I wonder how much of this is "business as usual" for AMD's GPU team, and how much of it is in reaction to nVidia recently beginning to open up? My limited understanding is that AMD/ATI has been far more more open than nVidia for much longer, but if they see nVidia starting to open up, maybe they're lengthening their stride on these efforts?
Either way, my inner optimist/FOSS fanboy is really hoping that there's a convergence of things happening right now (championed by Valve, I think) that will make GPUs become as open and well-documented as main processors. It's rare to see, but I get all excited any time openness is even a minor basis for competition.
At this time last year, AMD was preparing for a lay off in November (2012) in which they let a bunch of their open source GPU devs go. [1][2] [3] My projection is that this is an attempt to draw in the unpaid open source community. Both a smart and a dick move: they could have released this info while maintaining the paid positions, IMO.
[1] "Did AMD shoot itself in the foot by laying off open-source talent? "
http://www.networkworld.com/news/2012/110712-amd-open-source...
I think the lead-time issue depends on how they document internally. If they provide 'first-class' documentation for their partners to consume which has already been sanitized of NDA-restricted disclosures, maybe all they need to do is remove the 'CONFIDENTIAL' header.
Though to be fair, I'd be shocked if this was the case. Most companies don't do the IP sanitization bit, which is why NDAs in those types of industries are viral in the same way as the GPL.
> If they provide 'first-class' documentation for their partners to consume which has already been sanitized of NDA-restricted disclosures, maybe all they need to do is remove the 'CONFIDENTIAL' header.
What partners? The only ones writing AMD GPU drivers is AMD, and internal documentation tends to universally be crap.
Have you ever tried to get something released as OSS in a large company? Sun was a prime example - inspite of complete buy in from their CEO it took them eons to open source parts of Solaris. And I dont think till the very end they were able to get a completely bootstrapping release of solaris out.
Late 2012 is when I found that enough bugs were fixed in the [now AMD] proprietary drivers to where I could get serious work done in Linux. The crashes were mostly fixed, but there are still lots of performance issues, as well as a lot of fun bugs (like my cursor randomly turning into a 20x50 block of randomly colored pixels when moving between monitors).
It's been a dreadful experience.

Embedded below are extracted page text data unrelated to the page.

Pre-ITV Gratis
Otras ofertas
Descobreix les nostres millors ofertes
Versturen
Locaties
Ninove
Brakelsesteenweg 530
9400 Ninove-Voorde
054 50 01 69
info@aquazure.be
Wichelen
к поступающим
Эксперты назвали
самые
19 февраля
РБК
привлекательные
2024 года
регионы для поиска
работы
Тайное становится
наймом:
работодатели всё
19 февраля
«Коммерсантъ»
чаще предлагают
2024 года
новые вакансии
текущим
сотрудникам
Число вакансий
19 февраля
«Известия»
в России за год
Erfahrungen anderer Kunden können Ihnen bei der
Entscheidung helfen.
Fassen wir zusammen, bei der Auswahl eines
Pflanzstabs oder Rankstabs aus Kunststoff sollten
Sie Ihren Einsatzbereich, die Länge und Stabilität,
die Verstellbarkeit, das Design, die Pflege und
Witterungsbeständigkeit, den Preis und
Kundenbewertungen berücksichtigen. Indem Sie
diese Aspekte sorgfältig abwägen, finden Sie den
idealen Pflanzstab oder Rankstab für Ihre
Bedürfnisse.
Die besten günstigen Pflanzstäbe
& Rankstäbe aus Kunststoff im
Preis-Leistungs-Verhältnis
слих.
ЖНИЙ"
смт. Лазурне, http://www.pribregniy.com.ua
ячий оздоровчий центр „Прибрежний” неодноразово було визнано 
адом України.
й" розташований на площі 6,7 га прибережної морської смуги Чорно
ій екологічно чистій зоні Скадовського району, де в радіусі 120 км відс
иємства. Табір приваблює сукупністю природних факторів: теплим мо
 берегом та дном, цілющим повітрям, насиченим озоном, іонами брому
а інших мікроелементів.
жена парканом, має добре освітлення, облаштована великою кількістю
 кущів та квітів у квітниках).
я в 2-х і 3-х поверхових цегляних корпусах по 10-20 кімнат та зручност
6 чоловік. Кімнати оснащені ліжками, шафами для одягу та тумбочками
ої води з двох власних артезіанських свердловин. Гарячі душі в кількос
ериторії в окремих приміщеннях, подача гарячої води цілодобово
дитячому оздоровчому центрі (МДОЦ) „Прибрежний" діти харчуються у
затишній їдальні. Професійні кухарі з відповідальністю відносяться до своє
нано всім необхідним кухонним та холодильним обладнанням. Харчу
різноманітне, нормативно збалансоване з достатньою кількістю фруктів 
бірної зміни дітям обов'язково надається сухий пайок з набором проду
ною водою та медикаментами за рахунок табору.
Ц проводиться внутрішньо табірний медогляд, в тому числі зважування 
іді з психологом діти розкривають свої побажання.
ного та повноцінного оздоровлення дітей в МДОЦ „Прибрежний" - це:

The AMD driver releases stopped coming with changelogs for about 6 months, and they still don't always release them (or when they do, they leave a lot out). When a new version of Xorg comes out, it takes them at least two months to add support (while nvidia often has support ready before release, or very shortly after). nvidia, even with their own issues, shows them up enough to make me envious. Intel is really taking things to a higher level with their drivers + OpenGL performance lately, too.
If you have to use proprietary drivers (like I do for 3D/OpenGL), stay the heck away from AMD. They do an awful job with their Linux drivers. Linus likes to bitch at nvidia, but their binary Linux drivers are leagues better than AMD's. They've got issues, too, but are by far the lesser of two evils for higher end GPUs + Linux.